DIRECTIONS FOR THIS TASK
From the data below, copy exactly the lines that lie between the one holding "59-35-88 (82, 8)" and the one holding "Resident Evil 2", including both, and nothing more.

(Data entries)
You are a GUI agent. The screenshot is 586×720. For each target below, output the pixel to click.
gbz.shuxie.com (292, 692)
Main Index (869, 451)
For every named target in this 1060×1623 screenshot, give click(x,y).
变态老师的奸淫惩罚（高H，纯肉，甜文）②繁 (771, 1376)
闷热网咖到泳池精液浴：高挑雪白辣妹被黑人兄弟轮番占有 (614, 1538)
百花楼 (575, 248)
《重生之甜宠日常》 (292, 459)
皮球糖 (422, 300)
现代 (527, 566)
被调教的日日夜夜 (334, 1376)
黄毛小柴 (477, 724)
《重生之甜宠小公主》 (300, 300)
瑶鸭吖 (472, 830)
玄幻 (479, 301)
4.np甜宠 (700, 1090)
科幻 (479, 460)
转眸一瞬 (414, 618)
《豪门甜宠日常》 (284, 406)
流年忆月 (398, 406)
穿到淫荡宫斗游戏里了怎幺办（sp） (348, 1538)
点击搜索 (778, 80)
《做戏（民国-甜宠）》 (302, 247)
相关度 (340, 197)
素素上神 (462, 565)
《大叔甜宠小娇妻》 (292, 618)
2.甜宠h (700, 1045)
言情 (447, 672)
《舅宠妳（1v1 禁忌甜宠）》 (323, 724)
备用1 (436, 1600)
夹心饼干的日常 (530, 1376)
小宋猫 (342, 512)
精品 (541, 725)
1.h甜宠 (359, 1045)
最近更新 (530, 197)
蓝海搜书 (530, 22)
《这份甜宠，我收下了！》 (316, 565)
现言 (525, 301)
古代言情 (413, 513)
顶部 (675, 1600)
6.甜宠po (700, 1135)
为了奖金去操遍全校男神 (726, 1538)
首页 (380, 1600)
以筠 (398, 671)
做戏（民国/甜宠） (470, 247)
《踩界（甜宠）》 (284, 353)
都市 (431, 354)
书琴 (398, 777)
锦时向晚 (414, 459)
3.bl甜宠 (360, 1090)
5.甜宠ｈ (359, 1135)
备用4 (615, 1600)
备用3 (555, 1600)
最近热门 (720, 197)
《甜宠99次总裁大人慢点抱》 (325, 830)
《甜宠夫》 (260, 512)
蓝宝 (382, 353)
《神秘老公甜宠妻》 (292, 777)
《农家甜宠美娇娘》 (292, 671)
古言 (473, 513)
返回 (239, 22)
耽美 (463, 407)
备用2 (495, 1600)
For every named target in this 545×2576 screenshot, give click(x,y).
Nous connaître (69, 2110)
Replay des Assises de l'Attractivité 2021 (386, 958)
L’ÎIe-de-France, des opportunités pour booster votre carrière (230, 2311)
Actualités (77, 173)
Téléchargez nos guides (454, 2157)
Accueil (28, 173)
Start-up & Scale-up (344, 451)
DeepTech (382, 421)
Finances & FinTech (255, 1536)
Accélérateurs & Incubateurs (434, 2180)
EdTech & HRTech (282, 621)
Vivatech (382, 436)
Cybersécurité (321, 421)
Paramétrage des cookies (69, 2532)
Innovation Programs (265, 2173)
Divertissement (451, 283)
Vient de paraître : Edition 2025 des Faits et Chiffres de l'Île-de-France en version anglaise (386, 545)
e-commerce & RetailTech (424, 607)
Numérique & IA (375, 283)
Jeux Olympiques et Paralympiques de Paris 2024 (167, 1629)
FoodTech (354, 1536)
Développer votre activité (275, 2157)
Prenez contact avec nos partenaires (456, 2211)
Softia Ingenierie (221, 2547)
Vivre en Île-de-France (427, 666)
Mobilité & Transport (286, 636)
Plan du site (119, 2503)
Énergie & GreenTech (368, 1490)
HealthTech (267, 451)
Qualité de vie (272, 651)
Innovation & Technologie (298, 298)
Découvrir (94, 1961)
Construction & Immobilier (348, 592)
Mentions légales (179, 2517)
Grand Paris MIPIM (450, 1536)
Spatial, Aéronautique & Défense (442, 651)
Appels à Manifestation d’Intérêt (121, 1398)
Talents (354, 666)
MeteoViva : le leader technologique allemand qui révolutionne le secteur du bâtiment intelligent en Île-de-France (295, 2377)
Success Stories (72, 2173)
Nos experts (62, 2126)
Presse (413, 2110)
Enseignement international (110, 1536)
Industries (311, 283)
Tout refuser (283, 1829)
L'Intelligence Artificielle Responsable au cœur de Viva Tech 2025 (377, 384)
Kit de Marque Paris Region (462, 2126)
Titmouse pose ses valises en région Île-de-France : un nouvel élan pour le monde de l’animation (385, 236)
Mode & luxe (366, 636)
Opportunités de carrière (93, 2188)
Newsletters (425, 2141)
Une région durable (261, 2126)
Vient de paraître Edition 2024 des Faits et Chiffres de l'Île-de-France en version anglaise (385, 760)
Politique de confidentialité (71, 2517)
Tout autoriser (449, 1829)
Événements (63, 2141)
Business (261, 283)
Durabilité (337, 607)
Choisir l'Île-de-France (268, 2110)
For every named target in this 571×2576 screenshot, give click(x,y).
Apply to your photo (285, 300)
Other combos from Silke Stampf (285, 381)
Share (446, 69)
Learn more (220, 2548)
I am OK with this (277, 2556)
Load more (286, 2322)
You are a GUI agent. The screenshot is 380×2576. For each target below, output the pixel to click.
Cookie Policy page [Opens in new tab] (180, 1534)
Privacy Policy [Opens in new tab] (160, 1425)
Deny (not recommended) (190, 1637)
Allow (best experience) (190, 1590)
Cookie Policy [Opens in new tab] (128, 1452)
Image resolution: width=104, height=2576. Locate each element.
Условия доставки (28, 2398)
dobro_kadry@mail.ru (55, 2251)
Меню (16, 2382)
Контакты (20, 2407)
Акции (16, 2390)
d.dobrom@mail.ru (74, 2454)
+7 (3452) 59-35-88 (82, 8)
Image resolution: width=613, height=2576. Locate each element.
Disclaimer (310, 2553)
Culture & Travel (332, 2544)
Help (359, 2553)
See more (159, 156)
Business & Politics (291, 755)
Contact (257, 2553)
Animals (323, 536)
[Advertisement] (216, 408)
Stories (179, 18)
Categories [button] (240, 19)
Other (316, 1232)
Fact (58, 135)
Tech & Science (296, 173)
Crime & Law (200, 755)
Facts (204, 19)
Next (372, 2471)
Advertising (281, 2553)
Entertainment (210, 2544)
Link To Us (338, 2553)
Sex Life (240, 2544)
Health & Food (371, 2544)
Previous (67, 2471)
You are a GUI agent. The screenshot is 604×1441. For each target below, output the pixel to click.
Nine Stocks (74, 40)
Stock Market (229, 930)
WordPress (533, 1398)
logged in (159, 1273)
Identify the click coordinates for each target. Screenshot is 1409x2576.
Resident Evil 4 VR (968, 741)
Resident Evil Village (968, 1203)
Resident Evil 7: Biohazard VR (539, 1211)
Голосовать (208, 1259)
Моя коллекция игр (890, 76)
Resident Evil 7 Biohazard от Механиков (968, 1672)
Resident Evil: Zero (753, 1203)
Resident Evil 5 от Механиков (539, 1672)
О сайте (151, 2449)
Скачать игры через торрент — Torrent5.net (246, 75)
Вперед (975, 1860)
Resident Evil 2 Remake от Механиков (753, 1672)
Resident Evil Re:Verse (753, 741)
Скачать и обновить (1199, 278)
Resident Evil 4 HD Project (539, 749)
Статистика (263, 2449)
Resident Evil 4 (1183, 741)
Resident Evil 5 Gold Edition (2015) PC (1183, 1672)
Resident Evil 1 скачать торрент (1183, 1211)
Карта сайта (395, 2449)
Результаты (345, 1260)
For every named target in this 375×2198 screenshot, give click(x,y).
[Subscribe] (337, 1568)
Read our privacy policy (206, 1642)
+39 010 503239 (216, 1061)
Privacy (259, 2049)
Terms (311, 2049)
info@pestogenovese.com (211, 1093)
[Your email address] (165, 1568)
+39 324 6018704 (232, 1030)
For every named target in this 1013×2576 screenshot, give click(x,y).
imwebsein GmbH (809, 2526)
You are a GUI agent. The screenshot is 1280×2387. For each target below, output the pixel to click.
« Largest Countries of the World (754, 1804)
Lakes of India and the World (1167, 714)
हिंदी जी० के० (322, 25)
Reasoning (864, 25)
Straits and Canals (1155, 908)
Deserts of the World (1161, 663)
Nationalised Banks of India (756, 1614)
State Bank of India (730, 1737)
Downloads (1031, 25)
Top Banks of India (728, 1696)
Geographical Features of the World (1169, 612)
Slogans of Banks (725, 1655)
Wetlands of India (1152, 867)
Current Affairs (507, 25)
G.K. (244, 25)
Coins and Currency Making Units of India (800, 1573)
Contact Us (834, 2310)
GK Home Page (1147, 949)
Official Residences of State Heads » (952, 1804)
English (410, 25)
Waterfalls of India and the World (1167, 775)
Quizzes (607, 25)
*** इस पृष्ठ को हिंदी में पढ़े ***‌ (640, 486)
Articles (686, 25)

RESULT OF THE EXERCISE
+7 (3452) 59-35-88 (82, 8)
Image resolution: width=613, height=2576. Locate each element.
Disclaimer (310, 2553)
Culture & Travel (332, 2544)
Help (359, 2553)
See more (159, 156)
Business & Politics (291, 755)
Contact (257, 2553)
Animals (323, 536)
[Advertisement] (216, 408)
Stories (179, 18)
Categories [button] (240, 19)
Other (316, 1232)
Fact (58, 135)
Tech & Science (296, 173)
Crime & Law (200, 755)
Facts (204, 19)
Next (372, 2471)
Advertising (281, 2553)
Entertainment (210, 2544)
Link To Us (338, 2553)
Sex Life (240, 2544)
Health & Food (371, 2544)
Previous (67, 2471)
You are a GUI agent. The screenshot is 604×1441. For each target below, output the pixel to click.
Nine Stocks (74, 40)
Stock Market (229, 930)
WordPress (533, 1398)
logged in (159, 1273)
Identify the click coordinates for each target. Screenshot is 1409x2576.
Resident Evil 4 VR (968, 741)
Resident Evil Village (968, 1203)
Resident Evil 7: Biohazard VR (539, 1211)
Голосовать (208, 1259)
Моя коллекция игр (890, 76)
Resident Evil 7 Biohazard от Механиков (968, 1672)
Resident Evil: Zero (753, 1203)
Resident Evil 5 от Механиков (539, 1672)
О сайте (151, 2449)
Скачать игры через торрент — Torrent5.net (246, 75)
Вперед (975, 1860)
Resident Evil 2 Remake от Механиков (753, 1672)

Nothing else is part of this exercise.